State 3:      \left.\begin{array}{l} \begin{array}{l} P_{3}=1.2 MPa \\ \text { Sat. liquid } \end{array} \end{array}\right\} \begin{aligned} &v_{3}=v_{f @ 1.2 MPa }=0.001138 m ^{3} / kg \\ &h_{3}=h_{f @ 1.2 MPa }=798.33 kJ / kg \end{aligned}

State 4:      \begin{aligned} P_{4} &=15 MPa \\ s_{4} &=s_{3} \end{aligned}

\begin{aligned} w_{\text {pump II,in }} &=v_{3}\left(P_{4}-P_{3}\right) \\ &=\left(0.001138 m ^{3} / kg \right)[(15,000-1200) kPa ]\left(\frac{1 kJ }{1 kPa \cdot m ^{3}}\right) \\ &=15.70 kJ / kg \\ h_{4} &=h_{3}+w_{\text {pump II,in }}=(798.33+15.70) kJ / kg =814.03 kJ / kg \end{aligned}

State 5:      \begin{array}{ll} P_{5}=15 MPa & h_{5}=3583.1 kJ / kg \\ T_{5}=600^{\circ} C & \begin{array}{l} s_{5}=6.6796 kJ / kg \cdot K \end{array} \end{array}

State 6:      \left.\begin{array}{rl} P_{6} & =1.2 MPa \\ s_{6} & =s_{5} \end{array}\right\} \begin{aligned} h_{6} &=2860.2 kJ / kg \\ \left(T_{6}\right.&\left.=218.4^{\circ} C \right) \end{aligned}

State 7:    P_{7}=10 kPa

\begin{aligned} &s_{7}=s_{5} \quad x_{7}=\frac{s_{7}-s_{f}}{s_{f g}}=\frac{6.6796-0.6492}{7.4996}=0.8041 \\ &h_{7}=h_{f}+x_{7} h_{f g}=191.81+0.8041(2392.1)=2115.3 kJ / kg \end{aligned}

The energy analysis of open feedwater heaters is identical to the energy analysis of mixing chambers. The feedwater heaters are generally well insulated (\dot{Q}=0) , and they do not involve any work interactions (\dot{W}=0) . By neglecting the kinetic and potential energies of the streams, the energy balance reduces for a feedwater heater to

\dot{E}_{\text {in }}=\dot{E}_{\text {out }} \rightarrow \sum_{\text {in }} \dot{m} h=\sum_{\text {out }} \dot{m} h

or

  y h_{6}+(1-y) h_{2}=1\left(h_{3}\right)

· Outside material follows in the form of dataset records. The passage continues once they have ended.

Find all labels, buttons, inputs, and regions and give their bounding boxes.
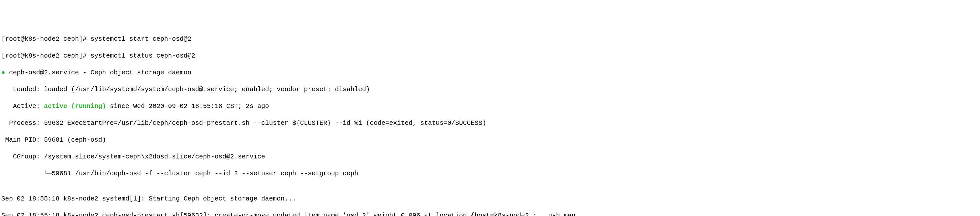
service-header: ● ceph-osd@2.service - Ceph object stora… xyxy=(1,68,979,77)
main-pid: Main PID: 59681 (ceph-osd) xyxy=(1,136,979,144)
command-text: systemctl status ceph-osd@2 xyxy=(91,52,195,59)
process-info: Process: 59632 ExecStartPre=/usr/lib/cep… xyxy=(1,119,979,127)
terminal-line: [root@k8s-node2 ceph]# systemctl status … xyxy=(1,52,979,60)
cgroup-path: CGroup: /system.slice/system-ceph\x2dosd… xyxy=(1,152,979,161)
log-line: Sep 02 18:55:18 k8s-node2 ceph-osd-prest… xyxy=(1,211,979,216)
service-name: ceph-osd@2.service - Ceph object storage… xyxy=(5,69,191,76)
active-label: Active: xyxy=(1,103,44,110)
command-text: systemctl start ceph-osd@2 xyxy=(91,35,191,43)
log-line: Sep 02 18:55:18 k8s-node2 systemd[1]: St… xyxy=(1,195,979,203)
terminal-line: [root@k8s-node2 ceph]# systemctl start c… xyxy=(1,35,979,43)
active-since: since Wed 2020-09-02 18:55:18 CST; 2s ag… xyxy=(106,103,269,110)
active-running-badge: active (running) xyxy=(44,103,106,110)
status-dot-icon: ● xyxy=(1,69,5,76)
loaded-status: Loaded: loaded (/usr/lib/systemd/system/… xyxy=(1,85,979,94)
shell-prompt: [root@k8s-node2 ceph]# xyxy=(1,35,91,43)
shell-prompt: [root@k8s-node2 ceph]# xyxy=(1,52,91,59)
active-status: Active: active (running) since Wed 2020-… xyxy=(1,102,979,111)
cgroup-child: └─59681 /usr/bin/ceph-osd -f --cluster c… xyxy=(1,170,979,178)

where y is the fraction of steam extracted from the turbine \left(=\dot{m}_{6} / \dot{m}_{5}\right) . Solving for y and substituting the enthalpy values, we find

y=\frac{h_{3}-h_{2}}{h_{6}-h_{2}}=\frac{798.33-193.01}{2860.2-193.01}= 0 . 2 2 7 0

Thus,

\begin{aligned} q_{\text {in }} &=h_{5}-h_{4}=(3583.1-814.03) kJ / kg =2769.1 kJ / kg \\ q_{\text {out }} &=(1-y)\left(h_{7}-h_{1}\right)=(1-0.2270)(2115.3-191.81) kJ / kg \\ &=1486.9 kJ / kg \end{aligned}

and

\eta_{\text {th }}=1-\frac{q_{\text {out }}}{q_{\text {in }}}=1-\frac{1486.9 kJ / kg }{2769.1 kJ / kg }=0.463 \text { or } 46.3 \%

Discussion This problem was worked out in Example 10–3c for the same pressure and temperature limits but without the regeneration process. A comparison of the two results reveals that the thermal efficiency of the cycle has increased from 43.0 to 46.3 percent as a result of regeneration. The net work output decreased by 171 kJ/kg, but the heat input decreased by 607 kJ/kg, which results in a net increase in the thermal efficiency.